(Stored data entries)
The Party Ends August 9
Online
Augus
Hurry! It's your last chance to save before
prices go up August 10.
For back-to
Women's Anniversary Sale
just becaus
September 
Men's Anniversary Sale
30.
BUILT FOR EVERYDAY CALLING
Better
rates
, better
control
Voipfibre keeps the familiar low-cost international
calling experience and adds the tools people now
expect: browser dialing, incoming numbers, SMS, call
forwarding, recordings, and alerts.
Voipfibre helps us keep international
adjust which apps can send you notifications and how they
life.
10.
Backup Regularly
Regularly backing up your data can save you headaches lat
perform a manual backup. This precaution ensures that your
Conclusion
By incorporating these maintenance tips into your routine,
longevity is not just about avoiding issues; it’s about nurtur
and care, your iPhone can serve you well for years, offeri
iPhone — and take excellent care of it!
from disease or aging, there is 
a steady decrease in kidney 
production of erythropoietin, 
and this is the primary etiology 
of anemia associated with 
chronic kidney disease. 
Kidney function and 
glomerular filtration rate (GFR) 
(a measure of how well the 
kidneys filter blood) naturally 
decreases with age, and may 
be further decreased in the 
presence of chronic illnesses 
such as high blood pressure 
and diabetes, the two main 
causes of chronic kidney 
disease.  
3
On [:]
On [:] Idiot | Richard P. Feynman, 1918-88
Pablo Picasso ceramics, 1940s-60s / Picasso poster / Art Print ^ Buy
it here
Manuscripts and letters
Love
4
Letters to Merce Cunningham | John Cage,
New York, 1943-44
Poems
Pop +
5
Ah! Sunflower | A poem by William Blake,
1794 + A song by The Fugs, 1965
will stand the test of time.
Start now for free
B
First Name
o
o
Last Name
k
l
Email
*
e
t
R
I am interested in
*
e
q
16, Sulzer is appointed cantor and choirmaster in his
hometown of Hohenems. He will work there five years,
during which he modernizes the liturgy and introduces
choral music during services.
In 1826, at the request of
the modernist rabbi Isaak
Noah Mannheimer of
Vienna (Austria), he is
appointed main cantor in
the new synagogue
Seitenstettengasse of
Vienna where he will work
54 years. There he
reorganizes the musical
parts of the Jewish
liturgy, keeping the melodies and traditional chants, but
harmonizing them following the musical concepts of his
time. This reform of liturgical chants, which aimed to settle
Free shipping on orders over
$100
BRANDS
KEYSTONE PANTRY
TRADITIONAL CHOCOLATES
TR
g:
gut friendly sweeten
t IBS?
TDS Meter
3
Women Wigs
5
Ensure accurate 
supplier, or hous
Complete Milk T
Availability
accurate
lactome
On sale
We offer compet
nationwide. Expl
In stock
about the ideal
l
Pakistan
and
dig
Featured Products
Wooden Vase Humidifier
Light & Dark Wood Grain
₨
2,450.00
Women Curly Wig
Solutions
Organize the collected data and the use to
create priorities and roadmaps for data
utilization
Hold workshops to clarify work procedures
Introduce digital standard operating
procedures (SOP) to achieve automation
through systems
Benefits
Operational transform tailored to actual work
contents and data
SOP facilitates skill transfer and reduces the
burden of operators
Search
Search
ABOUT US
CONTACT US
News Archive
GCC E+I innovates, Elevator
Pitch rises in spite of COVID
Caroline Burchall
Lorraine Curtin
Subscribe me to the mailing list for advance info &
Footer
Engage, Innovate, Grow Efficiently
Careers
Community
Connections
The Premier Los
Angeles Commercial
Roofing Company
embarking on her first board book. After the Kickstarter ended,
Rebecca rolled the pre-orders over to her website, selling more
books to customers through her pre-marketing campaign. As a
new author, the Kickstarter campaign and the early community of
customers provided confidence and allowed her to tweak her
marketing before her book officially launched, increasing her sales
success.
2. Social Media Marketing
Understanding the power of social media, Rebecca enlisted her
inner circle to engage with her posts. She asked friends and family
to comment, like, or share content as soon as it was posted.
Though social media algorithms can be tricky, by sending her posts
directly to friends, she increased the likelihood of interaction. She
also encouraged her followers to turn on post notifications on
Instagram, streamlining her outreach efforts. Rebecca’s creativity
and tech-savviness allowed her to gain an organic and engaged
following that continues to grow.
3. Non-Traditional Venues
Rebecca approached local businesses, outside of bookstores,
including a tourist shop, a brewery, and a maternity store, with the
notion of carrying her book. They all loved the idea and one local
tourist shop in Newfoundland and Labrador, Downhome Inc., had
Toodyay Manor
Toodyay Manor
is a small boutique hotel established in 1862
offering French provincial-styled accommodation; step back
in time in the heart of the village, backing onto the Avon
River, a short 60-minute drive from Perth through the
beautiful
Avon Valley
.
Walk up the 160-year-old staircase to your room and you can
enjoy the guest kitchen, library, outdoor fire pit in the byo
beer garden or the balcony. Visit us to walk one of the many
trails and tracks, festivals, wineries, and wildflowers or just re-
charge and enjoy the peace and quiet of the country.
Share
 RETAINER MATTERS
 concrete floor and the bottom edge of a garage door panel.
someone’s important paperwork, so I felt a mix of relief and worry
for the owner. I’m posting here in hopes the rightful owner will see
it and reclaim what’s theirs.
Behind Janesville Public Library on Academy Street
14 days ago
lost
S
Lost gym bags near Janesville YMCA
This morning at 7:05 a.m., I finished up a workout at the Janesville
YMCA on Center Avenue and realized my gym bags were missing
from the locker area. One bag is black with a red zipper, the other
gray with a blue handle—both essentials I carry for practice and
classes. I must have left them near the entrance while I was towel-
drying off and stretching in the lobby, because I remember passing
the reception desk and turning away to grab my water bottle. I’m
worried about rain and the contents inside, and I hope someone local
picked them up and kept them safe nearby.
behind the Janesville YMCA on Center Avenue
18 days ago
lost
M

→ **What to work on**
Your job is to give the data above again exactly, in full.

→ **Answer below**
The Party Ends August 9
Online
Augus
Hurry! It's your last chance to save before
prices go up August 10.
For back-to
Women's Anniversary Sale
just becaus
September 
Men's Anniversary Sale
30.
BUILT FOR EVERYDAY CALLING
Better
rates
, better
control
Voipfibre keeps the familiar low-cost international
calling experience and adds the tools people now
expect: browser dialing, incoming numbers, SMS, call
forwarding, recordings, and alerts.
Voipfibre helps us keep international
adjust which apps can send you notifications and how they
life.
10.
Backup Regularly
Regularly backing up your data can save you headaches lat
perform a manual backup. This precaution ensures that your
Conclusion
By incorporating these maintenance tips into your routine,
longevity is not just about avoiding issues; it’s about nurtur
and care, your iPhone can serve you well for years, offeri
iPhone — and take excellent care of it!
from disease or aging, there is 
a steady decrease in kidney 
production of erythropoietin, 
and this is the primary etiology 
of anemia associated with 
chronic kidney disease. 
Kidney function and 
glomerular filtration rate (GFR) 
(a measure of how well the 
kidneys filter blood) naturally 
decreases with age, and may 
be further decreased in the 
presence of chronic illnesses 
such as high blood pressure 
and diabetes, the two main 
causes of chronic kidney 
disease.  
3
On [:]
On [:] Idiot | Richard P. Feynman, 1918-88
Pablo Picasso ceramics, 1940s-60s / Picasso poster / Art Print ^ Buy
it here
Manuscripts and letters
Love
4
Letters to Merce Cunningham | John Cage,
New York, 1943-44
Poems
Pop +
5
Ah! Sunflower | A poem by William Blake,
1794 + A song by The Fugs, 1965
will stand the test of time.
Start now for free
B
First Name
o
o
Last Name
k
l
Email
*
e
t
R
I am interested in
*
e
q
16, Sulzer is appointed cantor and choirmaster in his
hometown of Hohenems. He will work there five years,
during which he modernizes the liturgy and introduces
choral music during services.
In 1826, at the request of
the modernist rabbi Isaak
Noah Mannheimer of
Vienna (Austria), he is
appointed main cantor in
the new synagogue
Seitenstettengasse of
Vienna where he will work
54 years. There he
reorganizes the musical
parts of the Jewish
liturgy, keeping the melodies and traditional chants, but
harmonizing them following the musical concepts of his
time. This reform of liturgical chants, which aimed to settle
Free shipping on orders over
$100
BRANDS
KEYSTONE PANTRY
TRADITIONAL CHOCOLATES
TR
g:
gut friendly sweeten
t IBS?
TDS Meter
3
Women Wigs
5
Ensure accurate 
supplier, or hous
Complete Milk T
Availability
accurate
lactome
On sale
We offer compet
nationwide. Expl
In stock
about the ideal
l
Pakistan
and
dig
Featured Products
Wooden Vase Humidifier
Light & Dark Wood Grain
₨
2,450.00
Women Curly Wig
Solutions
Organize the collected data and the use to
create priorities and roadmaps for data
utilization
Hold workshops to clarify work procedures
Introduce digital standard operating
procedures (SOP) to achieve automation
through systems
Benefits
Operational transform tailored to actual work
contents and data
SOP facilitates skill transfer and reduces the
burden of operators
Search
Search
ABOUT US
CONTACT US
News Archive
GCC E+I innovates, Elevator
Pitch rises in spite of COVID
Caroline Burchall
Lorraine Curtin
Subscribe me to the mailing list for advance info &
Footer
Engage, Innovate, Grow Efficiently
Careers
Community
Connections
The Premier Los
Angeles Commercial
Roofing Company
embarking on her first board book. After the Kickstarter ended,
Rebecca rolled the pre-orders over to her website, selling more
books to customers through her pre-marketing campaign. As a
new author, the Kickstarter campaign and the early community of
customers provided confidence and allowed her to tweak her
marketing before her book officially launched, increasing her sales
success.
2. Social Media Marketing
Understanding the power of social media, Rebecca enlisted her
inner circle to engage with her posts. She asked friends and family
to comment, like, or share content as soon as it was posted.
Though social media algorithms can be tricky, by sending her posts
directly to friends, she increased the likelihood of interaction. She
also encouraged her followers to turn on post notifications on
Instagram, streamlining her outreach efforts. Rebecca’s creativity
and tech-savviness allowed her to gain an organic and engaged
following that continues to grow.
3. Non-Traditional Venues
Rebecca approached local businesses, outside of bookstores,
including a tourist shop, a brewery, and a maternity store, with the
notion of carrying her book. They all loved the idea and one local
tourist shop in Newfoundland and Labrador, Downhome Inc., had
Toodyay Manor
Toodyay Manor
is a small boutique hotel established in 1862
offering French provincial-styled accommodation; step back
in time in the heart of the village, backing onto the Avon
River, a short 60-minute drive from Perth through the
beautiful
Avon Valley
.
Walk up the 160-year-old staircase to your room and you can
enjoy the guest kitchen, library, outdoor fire pit in the byo
beer garden or the balcony. Visit us to walk one of the many
trails and tracks, festivals, wineries, and wildflowers or just re-
charge and enjoy the peace and quiet of the country.
Share
 RETAINER MATTERS
 concrete floor and the bottom edge of a garage door panel.
someone’s important paperwork, so I felt a mix of relief and worry
for the owner. I’m posting here in hopes the rightful owner will see
it and reclaim what’s theirs.
Behind Janesville Public Library on Academy Street
14 days ago
lost
S
Lost gym bags near Janesville YMCA
This morning at 7:05 a.m., I finished up a workout at the Janesville
YMCA on Center Avenue and realized my gym bags were missing
from the locker area. One bag is black with a red zipper, the other
gray with a blue handle—both essentials I carry for practice and
classes. I must have left them near the entrance while I was towel-
drying off and stretching in the lobby, because I remember passing
the reception desk and turning away to grab my water bottle. I’m
worried about rain and the contents inside, and I hope someone local
picked them up and kept them safe nearby.
behind the Janesville YMCA on Center Avenue
18 days ago
lost
M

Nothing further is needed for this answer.